Chief Minister Mamata Banerjee wasted no time in attributing the casualties to "poor dredging" of the Farakka Barrage and lapses by the private power utility CESC.
While the BJP took to its social media handles to post pictures and videos of waterlogged streets of Kolkata and accused the TMC-run Kolkata Municipal Corporation of indulging in corruption, the ruling party slammed the BJP for "weaponising pain to spread hate".
"Durga Pujo celebrations are starting this week. Yet, due to Kolkata's extremely poor drainage system, Puja pandals are submerged under water. Years of anarchy under the CPI(M) and nearly 15 years of corruption in the Kolkata Municipal Corporation under TMC have forced Bengalis to suffer even during their biggest festival, Durga Puja," a post on the X handle of BJP's Bengal unit, referring to a video of the thoroughly waterlogged Maniktala area in north Kolkata, read.
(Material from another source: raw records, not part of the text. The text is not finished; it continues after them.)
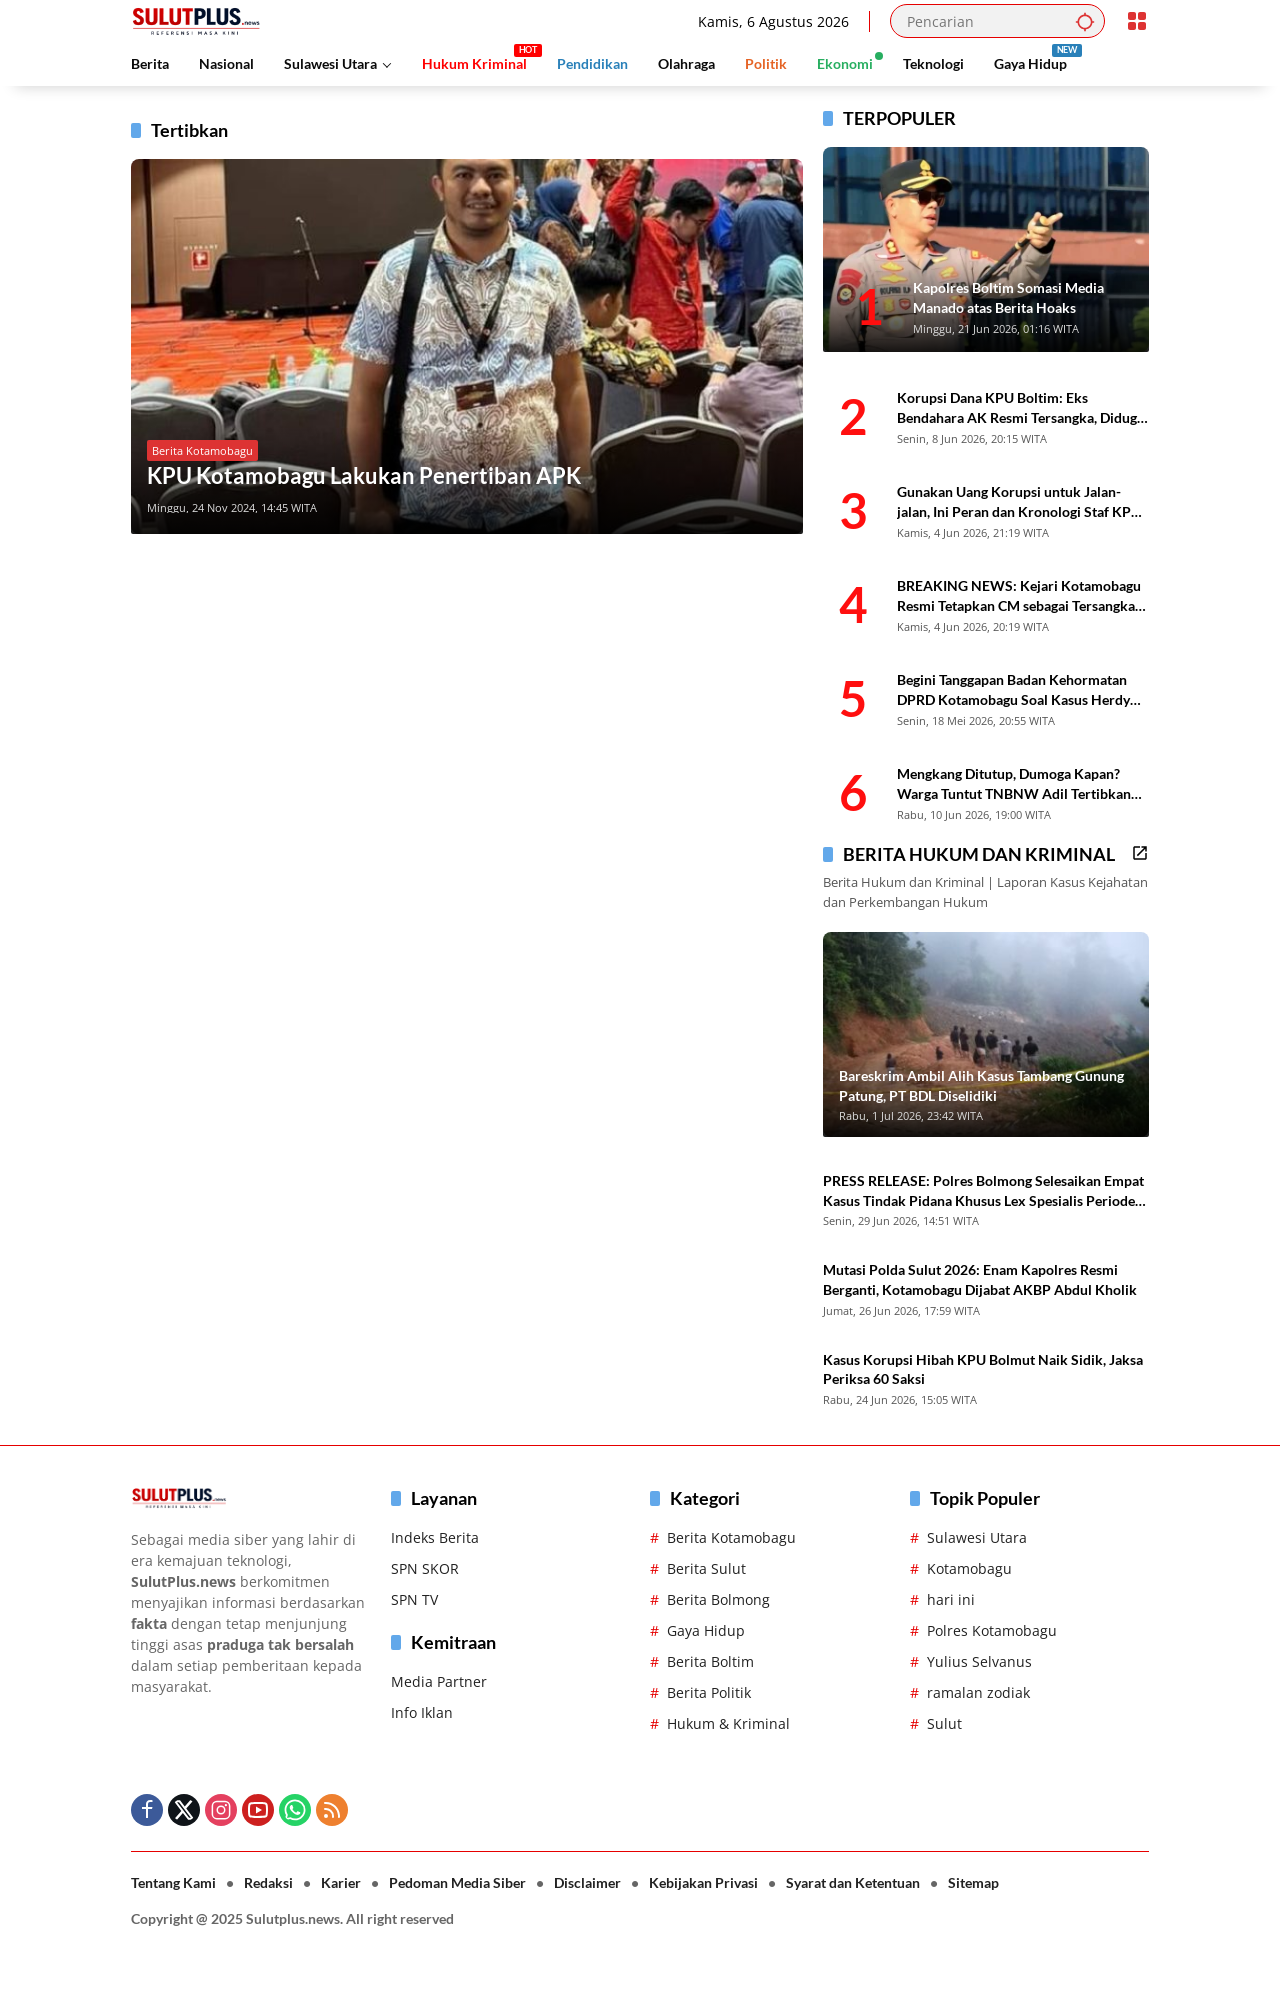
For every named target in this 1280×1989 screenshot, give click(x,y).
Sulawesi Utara (977, 1537)
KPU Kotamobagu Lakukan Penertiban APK (364, 475)
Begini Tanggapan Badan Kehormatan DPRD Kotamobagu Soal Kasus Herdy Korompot (1013, 690)
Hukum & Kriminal (728, 1723)
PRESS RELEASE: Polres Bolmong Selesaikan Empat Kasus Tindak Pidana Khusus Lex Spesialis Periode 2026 (983, 1191)
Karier (341, 1882)
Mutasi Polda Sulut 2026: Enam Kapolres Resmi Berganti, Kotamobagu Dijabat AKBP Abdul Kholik (980, 1279)
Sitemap (973, 1882)
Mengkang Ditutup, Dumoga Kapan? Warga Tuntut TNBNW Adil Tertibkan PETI (1014, 784)
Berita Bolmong (718, 1599)
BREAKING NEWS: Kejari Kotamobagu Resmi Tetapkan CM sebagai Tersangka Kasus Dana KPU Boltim (1019, 596)
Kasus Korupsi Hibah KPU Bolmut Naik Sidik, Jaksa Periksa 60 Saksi (983, 1369)
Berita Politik (709, 1692)
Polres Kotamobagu (992, 1630)
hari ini (951, 1599)
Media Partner (439, 1681)
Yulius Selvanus (979, 1661)
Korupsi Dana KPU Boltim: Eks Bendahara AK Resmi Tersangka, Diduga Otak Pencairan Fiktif (1020, 408)
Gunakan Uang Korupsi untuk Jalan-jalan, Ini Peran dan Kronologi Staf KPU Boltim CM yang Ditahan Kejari (1019, 502)
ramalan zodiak (978, 1692)
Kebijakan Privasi (703, 1882)
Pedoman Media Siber (457, 1882)
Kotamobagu (969, 1568)
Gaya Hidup (706, 1630)
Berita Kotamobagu (202, 450)
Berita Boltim (710, 1661)
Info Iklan (422, 1712)
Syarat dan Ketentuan (853, 1882)
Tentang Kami (173, 1882)
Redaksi (268, 1882)
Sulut (944, 1723)
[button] (1085, 21)
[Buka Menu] (1137, 21)
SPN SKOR (425, 1568)
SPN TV (414, 1599)
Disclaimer (587, 1882)
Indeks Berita (435, 1537)
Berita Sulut (706, 1568)
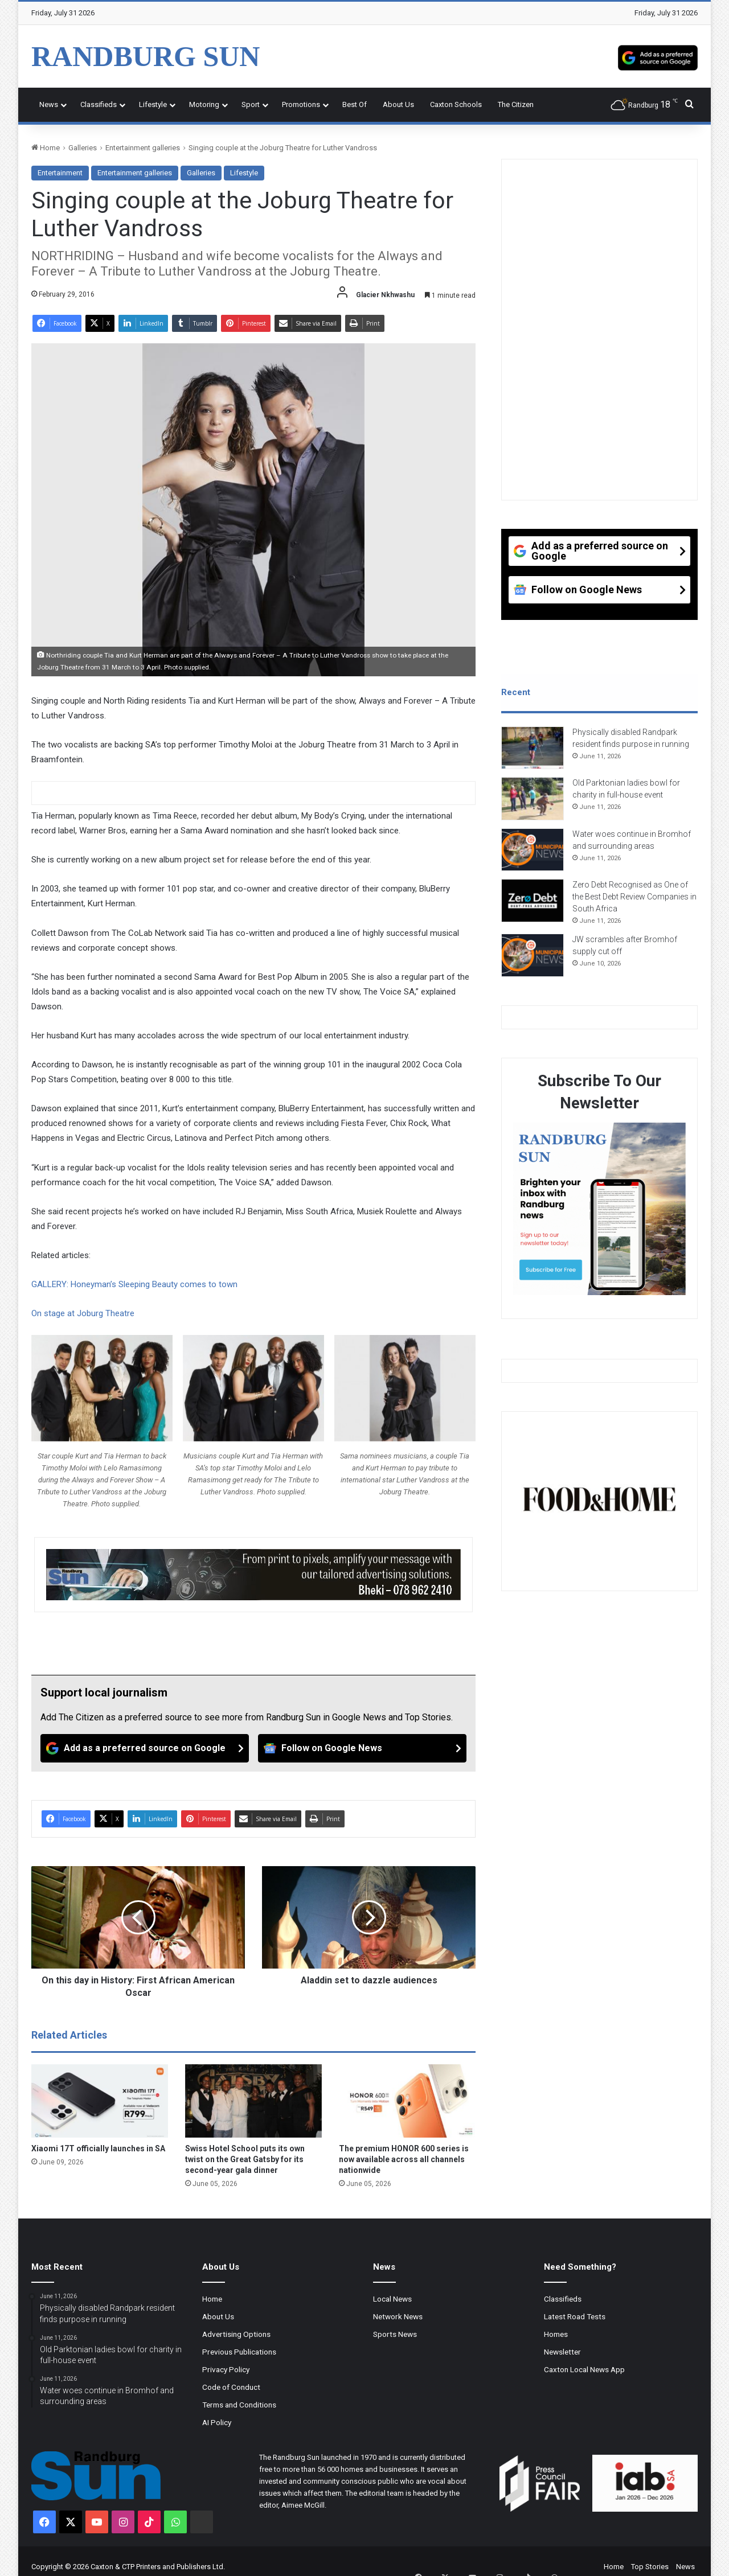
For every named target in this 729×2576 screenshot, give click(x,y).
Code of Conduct (231, 2387)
In a sharp retort, state Finance minister Chandrima Bhattacharya accused the BJP of playing politics with people's distress.
"Yesterday, Kolkata faced the fury of a rare cloudburst. Nearly 300 mm of rain fell within hours, a scale that overwhelms any city, no matter its infrastructure. Scientists have said the same in Mumbai 2005, Chennai 2015, Delhi 2023, no city escapes when the skies open without pause," Bhattacharya wrote on X.
"Yet what does BJP do? They ignore science, they ignore compassion, they ignore climate realities. Their only obsession is to weaponise pain and spread hate. They think people cannot tell the difference between a natural calamity and their propaganda," she added.
Women and Child Development Minister Sashi Panja claimed that officials of both the KMC and the state government were working relentlessly on the streets to ease the people's distress.
"Amid calamity, leadership is measured in compassion and action. BJP offers neither. Instead, they mock Bengal while their own governments fail their people year after year at the first sign of heavy rain. Empathy? That's beyond their vocabulary," she wrote on X. Panja accused the BJP of selective targeting of opposition governments.
In a strongly worded post on the same social media platform, state leader of opposition Suvendu Adhikari squarely laid the blame for people's distress on the civic bodies concerned and the state power department.
"A procession of deaths in an inundated city!" Adhikari wrote.
"At an age when advanced technology provides accurate predictions of rainfall locations and its volume, citizens pay the price of incompetent and indifferent municipal bodies of Kolkata and Bidhannagar. They have not learnt lessons from the past, and the same picture gets repeated year after year," he added.